American Renaissance

Brothers Swindle Woman, 85, Out of $1.3M

AP, Ledger-Enquirer.com (AL), May 22

LOS ANGELES — The owners of a neighborhood market have renounced their U.S. citizenship and left the country after pleading guilty to swindling an elderly woman of more than $1 million, federal authorities said.

The men’s nephew, meanwhile, is a fugitive from charges that he tried to kill the 85-year-old victim last year by hitting her with a car, authorities said Friday.

Ismat Sabha, 49, and Nashat Sabha, 46, pleaded guilty May 5 to conspiracy in connection with elder abuse and theft, authorities said. Their seven-year sentences were suspended when they agreed to return the money and renounce their citizenship, which they did at a U.S. consulate in Tijuana. They returned to Jordan on Thursday and, as convicted felons, cannot get visas to return, said John Rocha, a senior special agent with U.S. Immigration and Customs Enforcement.

“We assure ourselves that no American will ever be victimized by them again,” Rocha said.

The case broke last year when customs agents in Memphis intercepted an undeclared $100,000 check being sent by Federal Express to Jordan and feared it might be going to terrorist causes, Rocha said.

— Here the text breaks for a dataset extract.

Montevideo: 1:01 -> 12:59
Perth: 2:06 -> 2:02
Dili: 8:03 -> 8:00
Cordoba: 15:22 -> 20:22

Terrorists eventually were ruled out but the complex case finally led to the Sabha brothers.

Beginning as far back as 1992, the men stole more than $3 million from at least three elderly women that were customers of the Star Market, a liquor and convenience store they owned in Los Angeles, authorities said.

The men, who were naturalized citizens living in the United States for more than 20 years, would befriend the women and eventually raid their credit card and debit accounts for cash as well as convince them to sell real estate and turn over the proceeds, Rocha said.

The money went to other family members in Jordan, who owned a hotel and were building another, he said.

One victim, Anita McKinnon, 89, lost all her savings, Rocha said. When she discovered she had been duped, she began to help the brothers victimize another woman, Anne Kelly, in hopes of getting back some of her money, Rocha said.

She pleaded guilty to conspiracy earlier this year and was sentenced to the four months she already has spent in prison, said Sandi Gibbons of the Los Angeles County district attorney’s office.

About $1.3 million was stolen from Kelly. All but about $128,000 has been returned and the woman, who suffers from dementia, is living with a full-time caregiver in a secure apartment, said Frumeh Labow, her court-appointed conservator.

About half of her savings had been stolen when a nephew, suspecting foul play, stepped in and arranged to have the assets frozen and a conservator appointed, authorities said.

The nephew also may have saved Kelly’s life by alerting authorities, Rocha said.

The men apparently had intended to kill Kelly because they had access to her account and no longer needed her, he alleged.

Labow said Kelly was hospitalized twice in January 2002. She was struck by a hit-and-run driver and another time was found vomiting in the courtyard of her apartment building.

“It’s our belief that she was given denatured alcohol slipped into a drink,” Labow said.

An arrest warrant has been issued for Mohammed Sughair, a nephew of the two brothers, on charges of theft, conspiracy, attempted murder and making criminal threats, Gibbons said.

He may be in Jordan, Rocha said.

Guadalupe Sabha, Nashat Sabha’s wife, earlier this year pleaded guilty to being an accessory after the fact and was sentenced to 228 days in jail.

Beatrice Lawson, a lawyer accused of helping the brothers, is awaiting trial on charges of theft, authorities said.